* TASK REQUIREMENTS
Each line of the data below that holds the word "hasta" is to be reported in full.

* RECORDS SUPPLIED
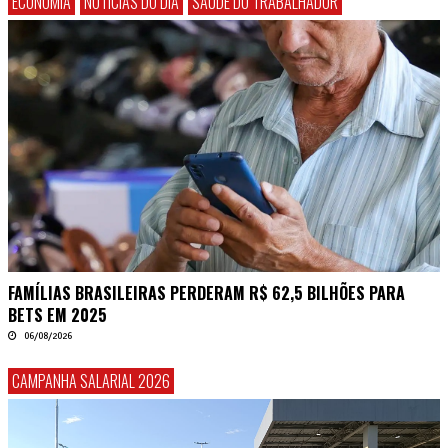
ECONOMIA
NOTÍCIAS DO DIA
SAÚDE DO TRABALHADOR
FAMÍLIAS BRASILEIRAS PERDERAM R$ 62,5 BILHÕES PARA
BETS EM 2025
06/08/2026
CAMPANHA SALARIAL 2026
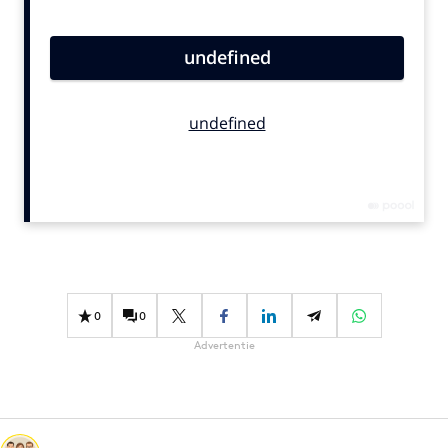
Bureaus
Campagnes
Carriere
Contentmarketing
Craft
Customer Experience
Data & Insights
Design
Digital transformation
Diversiteit
0
0
Effectiviteit
Advertentie
Gedragsverandering
Influencer marketing
Interne communicatie
Martech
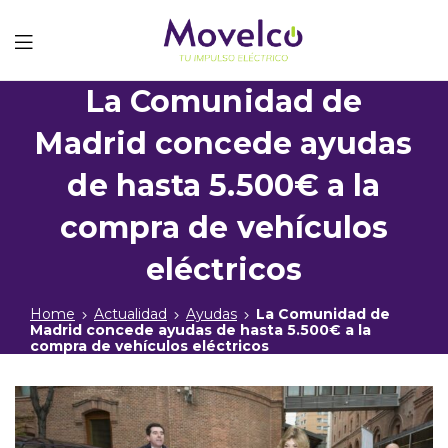
Movelco
La Comunidad de
Madrid concede ayudas
de hasta 5.500€ a la
compra de vehículos
eléctricos
Home
Actualidad
Ayudas
La Comunidad de
Madrid concede ayudas de hasta 5.500€ a la
compra de vehículos eléctricos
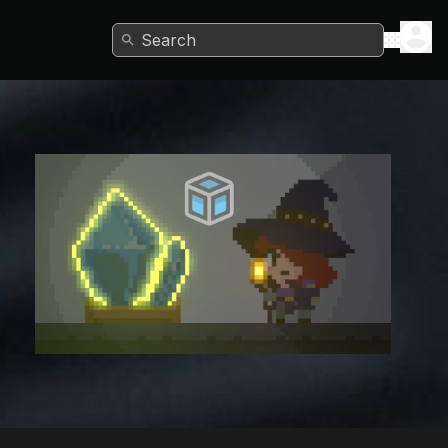
Search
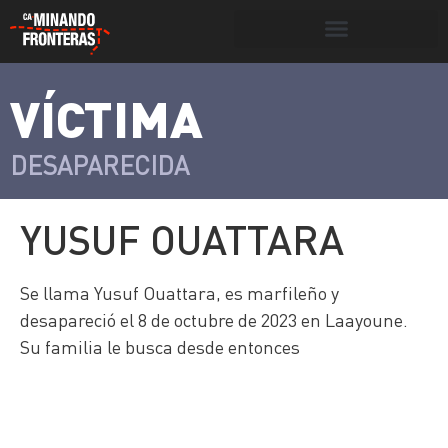
Botón de búsqueda
VÍCTIMA
>
Víctimas y
Portada
»
Víctimas
»
Yusuf Ouattara
victimarios
DESAPARECIDA
YUSUF OUATTARA
Se llama Yusuf Ouattara, es marfileño y
desapareció el 8 de octubre de 2023 en Laayoune.
Su familia le busca desde entonces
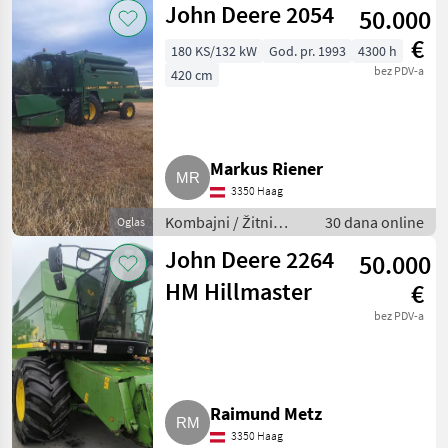
John Deere 2054
50.000
za žito)
€
180 KS/132 kW
God. pr. 1993
4300 h
bez PDV-a
420 cm
Markus Riener
3350 Haag
Kombajni / Žitni
30 dana online
Oglas
kombajni (kombajni
John Deere 2264
50.000
za žito)
HM Hillmaster
€
bez PDV-a
Raimund Metz
3350 Haag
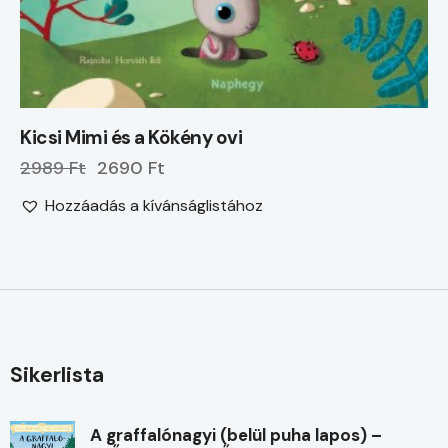
Kicsi Mimi és a Kökény ovi
2989 Ft
2690 Ft
Hozzáadás a kívánságlistához
Sikerlista
A graffalónagyi (belül puha lapos) –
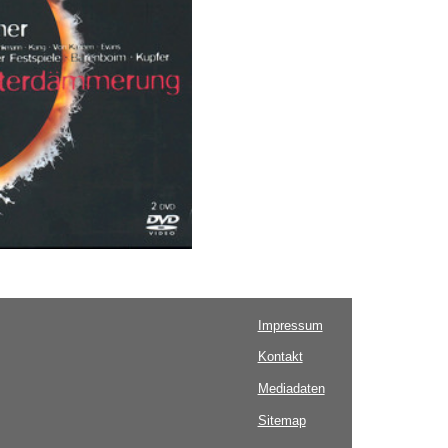
Impressum
Kontakt
Mediadaten
Sitemap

* EXERCISE RESULT
de hasta 5.500€ a la
Madrid concede ayudas de hasta 5.500€ a la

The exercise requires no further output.